# How do I know if I have a post tension slab in my garage?



## Chris (Dec 13, 2012)

I want to cut out a section of my garage floor but don't really want to hit a cable if I have one.


----------



## pauloman (Dec 13, 2012)

you shoulc be able to see the bolts/ends/nipples (whatever they are called) along the outside edge of the slab

paul


----------



## Chris (Dec 13, 2012)

Are you talking on the outside foundation of the garage?


----------



## havasu (Dec 13, 2012)

What makes you think you have a post tension slab. They usually trench the foundation and pour concrete on a So Cal tract home.


----------



## Chris (Dec 13, 2012)

Nothing makes me think, I just was not sure on how to find out, just incase.


----------



## havasu (Dec 13, 2012)

In your area, I would think not. Drill some test holes and go to town. Why the hole in your garage? Bunker? Lift? My new home? Underground firing range? A place to bury our wives?


----------



## pauloman (Dec 13, 2012)

yes. around the outside edge of the slab. these are then ends of the cable, with one end having a big nut to adjust the tension of the cable. 
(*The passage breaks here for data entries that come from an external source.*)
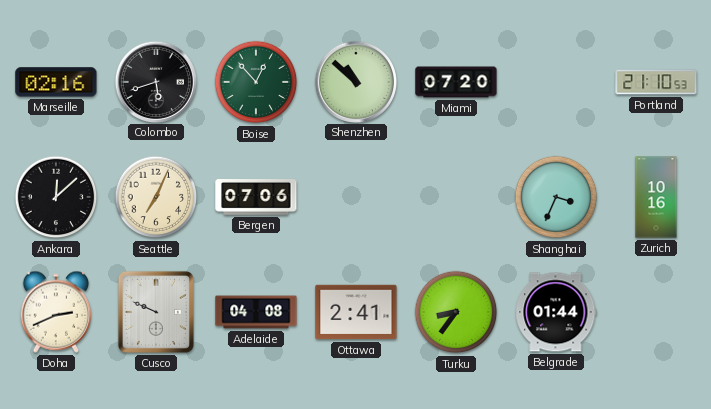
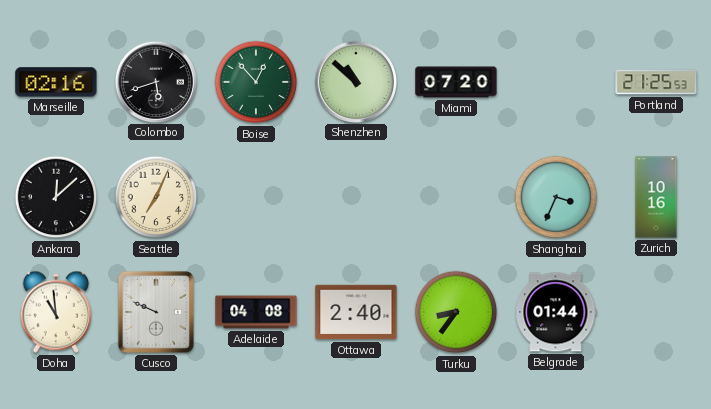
Portland: 21:10 -> 21:25
Bergen: 07:06 -> none
Doha: 2:41 -> 10:59
Ottawa: 2:41 -> 2:40
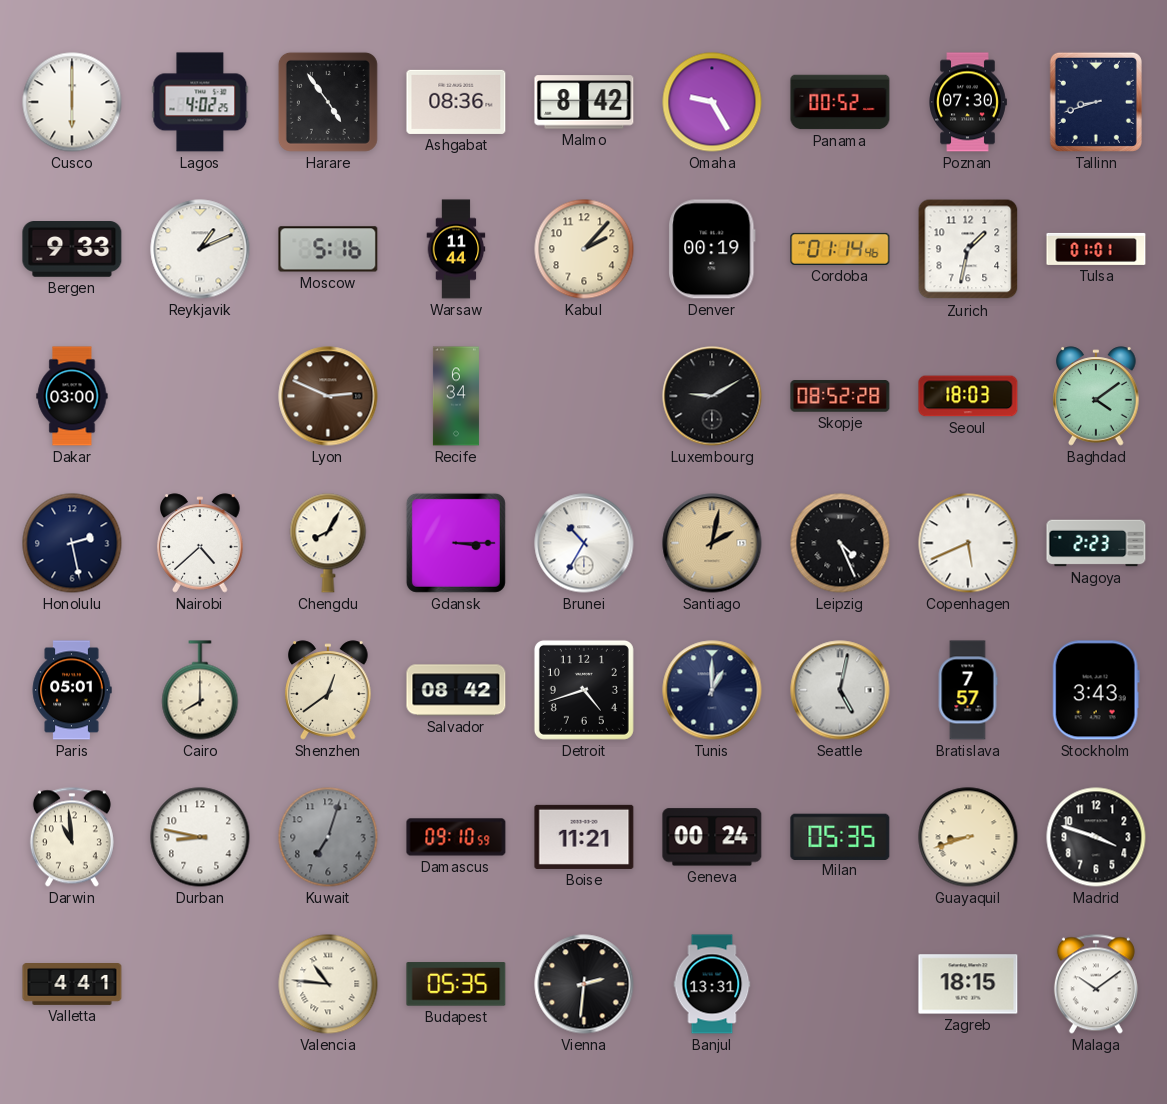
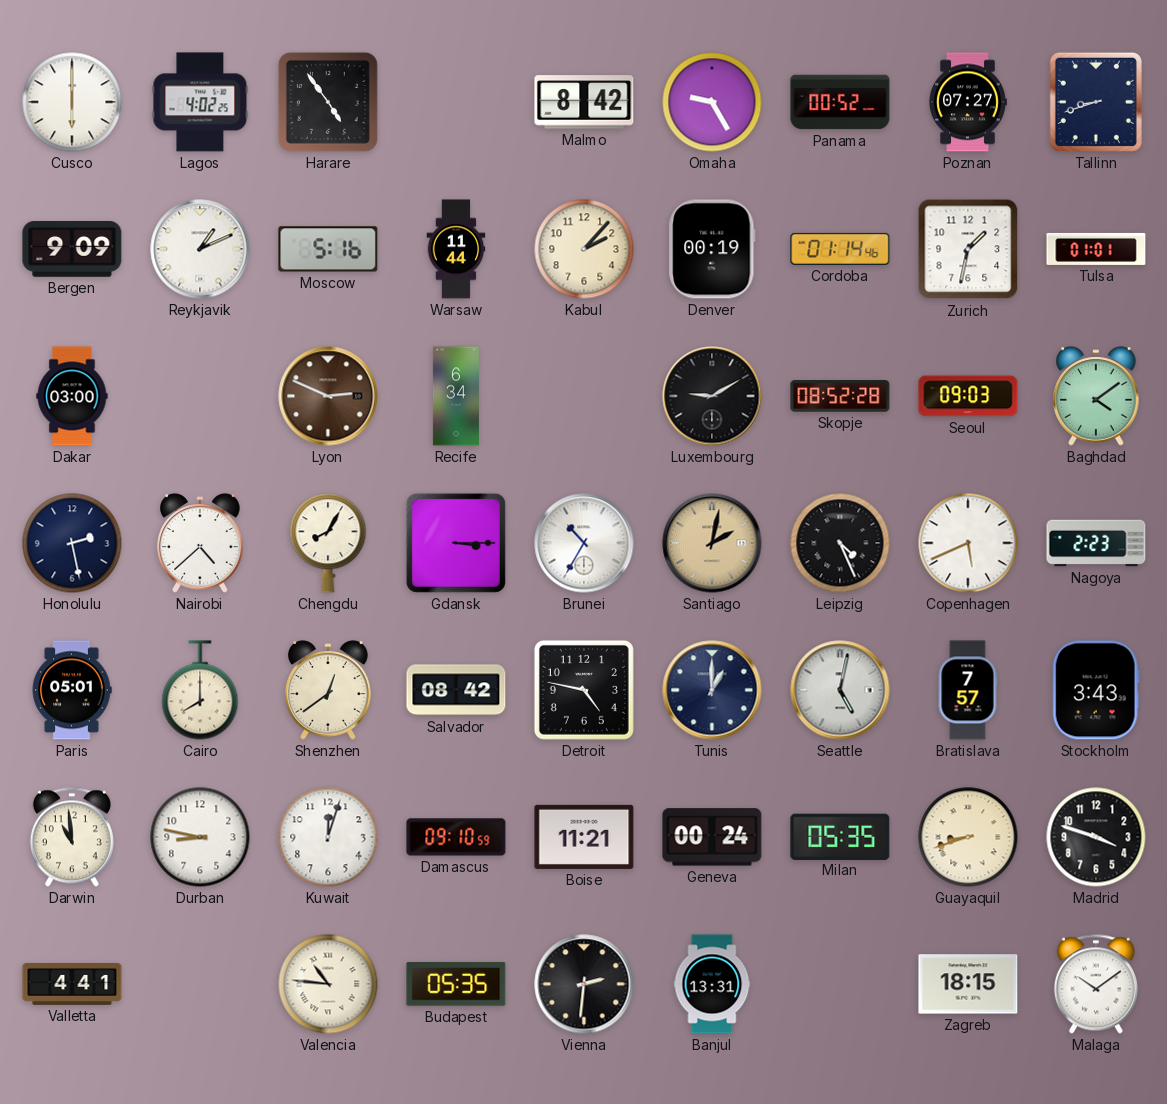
Ashgabat: 08:36 -> none
Poznan: 07:30 -> 07:27
Bergen: 9:33 -> 9:09
Seoul: 18:03 -> 09:03
Detroit: 4:42 -> 4:47
Kuwait: 7:03 -> 12:03
Kuwait dial: grey -> white
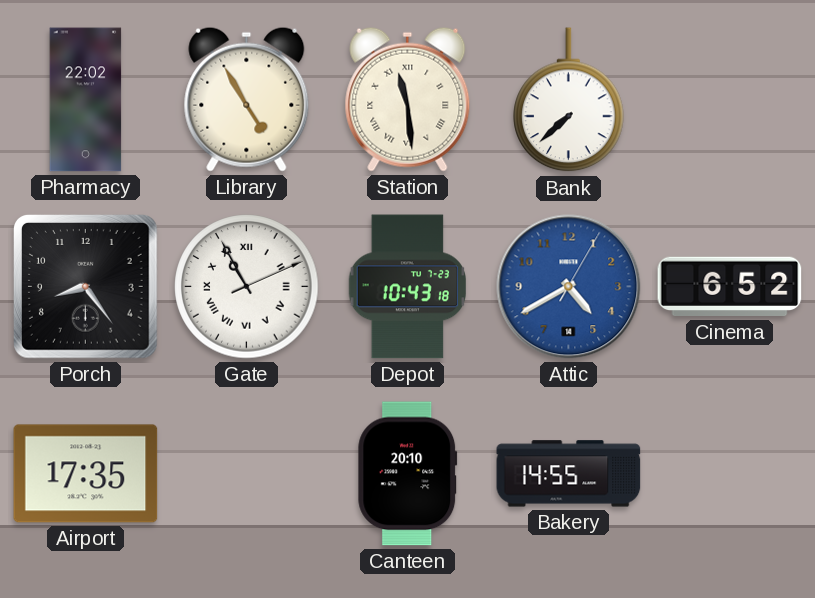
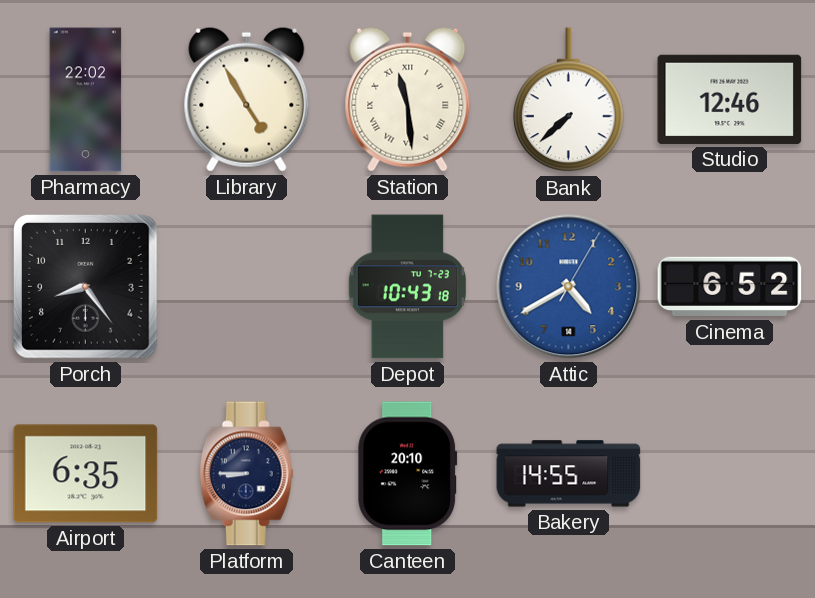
Studio: none -> 12:46
Gate: 10:55 -> none
Airport: 17:35 -> 6:35
Platform: none -> 8:45
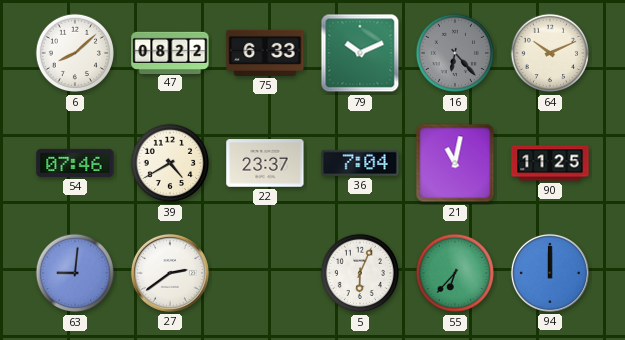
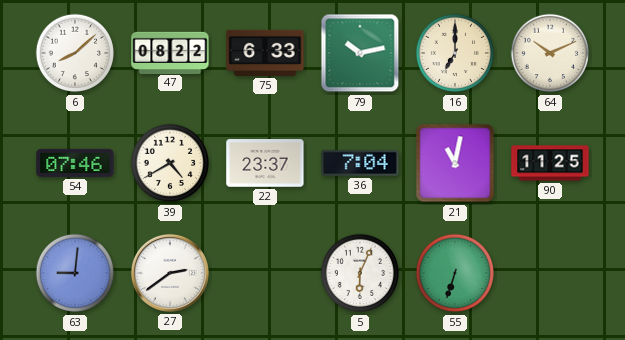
79: 10:11 -> 10:13
16: 6:23 -> 7:00
16 dial: grey -> cream
55: 6:37 -> 6:33
94: 12:00 -> none
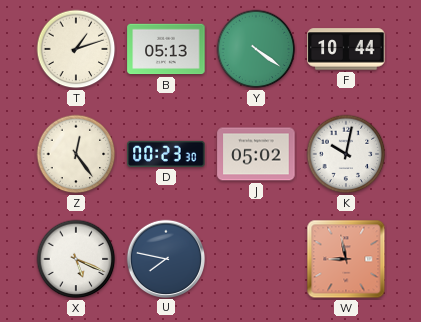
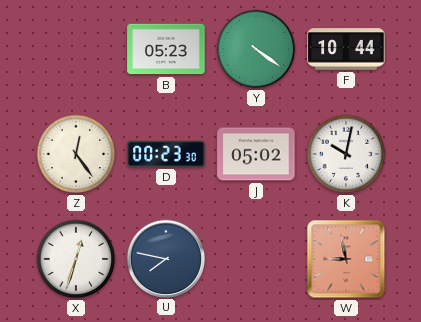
T: 1:12 -> none
B: 05:13 -> 05:23
X: 5:19 -> 12:33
that is how my post cable slab was at my home outside of houston years ago



Chris said:


> Are you talking on the outside foundation of the garage?


----------



## Chris (Dec 13, 2012)

pauloman said:


> yes. around the outside edge of the slab. these are then ends of the cable, with one end having a big nut to adjust the tension of the cable.
> 
> that is how my post cable slab was at my home outside of houston years ago



Thanks! I wasn't sure how it was done.


----------



## Chris (Dec 13, 2012)

havasu said:


> In your area, I would think not. Drill some test holes and go to town. Why the hole in your garage? Bunker? Lift? My new home? Underground firing range? A place to bury our wives?



Yes to all of above.


----------



## havasu (Dec 13, 2012)

Cool. Start digging.


----------